SIOUX FALLS, S.D. - How much stock do you put into that ‘sell-by’ label or ‘best by’ date at the grocery store?
According to food industry leaders these labels are used to help manufactures communicate the freshness of their product.
But confusion over what the labels mean is leading to throwing away food that is still ok to eat.
According to the US Environmental Protection Agency, about a third of the food produced in the United States is wasted.
There are more than a dozen different labels used to date food at the grocery store.
The Food Marketing Institute and Grocery Manufacturing Association hope by standardizing these labels they can cut down on food waste.
From boxed food to the refrigerator section, pretty much every food product has a date.
“This has a ‘sell by’ date so this would be an example of the manufacturer telling us that we can only display this product for this amount of time,” Pomegranate Market marketing director Kathleen Rhykus pointed out.
When the date on food starts to draw near, it can make people question if it's time to toss the item, but that's not the purpose of the date.
“They're representing the freshness, the best possible flavor of any certain product, and that’s not necessarily an indicator of food safety,” Rhykus said
“These are best for quality purposes, not for safety purposes. Any date that's on there, whether it’s a ‘purchase by’ date, ‘sell by’ date, and it is confusing because every label looks a little bit different,” Avera Heart Hospital registered dietician Marty Beth Russell explained.

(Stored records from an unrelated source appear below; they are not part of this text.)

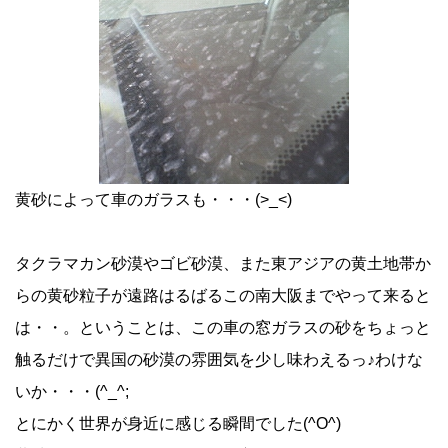
黄砂によって車のガラスも・・・(>_<)
タクラマカン砂漠やゴビ砂漠、また東アジアの黄土地帯か
らの黄砂粒子が遠路はるばるこの南大阪までやって来ると
は・・。ということは、この車の窓ガラスの砂をちょっと
触るだけで異国の砂漠の雰囲気を少し味わえるっ♪わけな
いか・・・(^_^;
とにかく世界が身近に感じる瞬間でした(^O^)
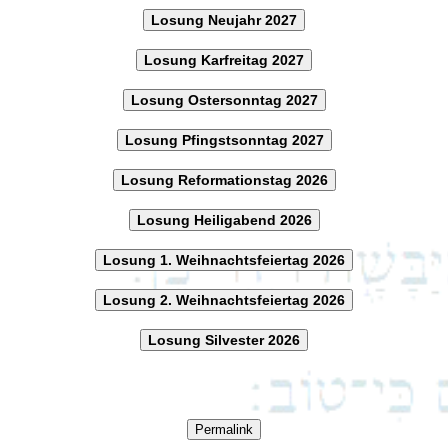
Losung Neujahr 2027
Losung Karfreitag 2027
Losung Ostersonntag 2027
Losung Pfingstsonntag 2027
Losung Reformationstag 2026
Losung Heiligabend 2026
Losung 1. Weihnachtsfeiertag 2026
Losung 2. Weihnachtsfeiertag 2026
Losung Silvester 2026
Permalink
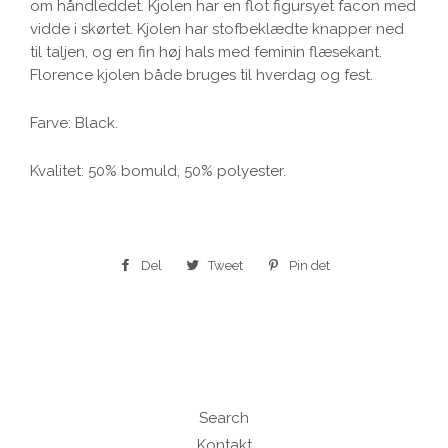
om håndleddet. Kjolen har en flot figursyet facon med
vidde i skørtet. Kjolen har stofbeklædte knapper ned
til taljen, og en fin høj hals med feminin flæsekant.
Florence kjolen både bruges til hverdag og fest.
Farve: Black.
Kvalitet: 50% bomuld, 50% polyester.
Del
Del
Tweet
Tweet
Pin det
Pin
på
på
på
Facebook
Twitter
Pinterest
Search
Kontakt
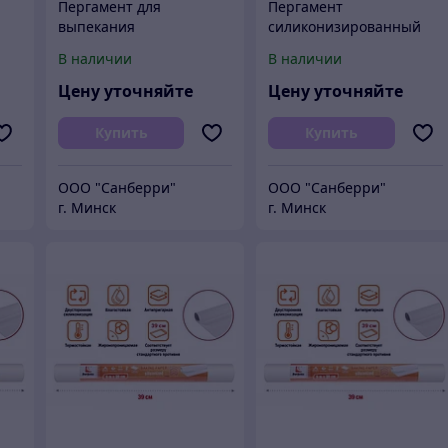
Пергамент для
Пергамент
выпекания
силиконизированный
,
"НАТУРАЛЬНЫЙ"
Горница, 38 см*50 м /12
В наличии
В наличии
PATERRA, с двухстор.
силиконизацией,
Цену уточняйте
Цену уточняйте
коричн, 38 см х 7 м (в
пленке)/25
Купить
Купить
ООО "Санберри"
ООО "Санберри"
г. Минск
г. Минск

So to stop the confusion, people could be seeing just two date labels.
‘Best if used by’ would signal the quality of the product.
The other would be ‘use by’.
“Where the date might indicate some deterioration in the nutrition quality, or maybe some concerns about handling, or preparation, where people should dispose of it after that date,” FMI senior director of sustainability, tax and trade Andy Harig said.
Harig says these two labels would help people save money…
“You hate to see people who paid their hard earned money for food throwing away something that is still safe, and wholesome, and would still be good,” Harig said.
And take a bite out of food waste.
Harig says the initiative to standardize the date labels is a volunteer effort within in the food industry.
FMI hopes that this can become an industry routine by the summer of 2018.
While date labels are just for manufacturer quality purposes, there is one specific food where consumers should always consider the date and that’s baby formula.
Russell says parents should never use baby formula after the date on the package.
Russell says with all other items, people should check to see if the food’s odor, color or texture has changed before throwing it out.
Russell says food borne illnesses are much more likely to occur from mishandling than from food going bad before it’s consumed.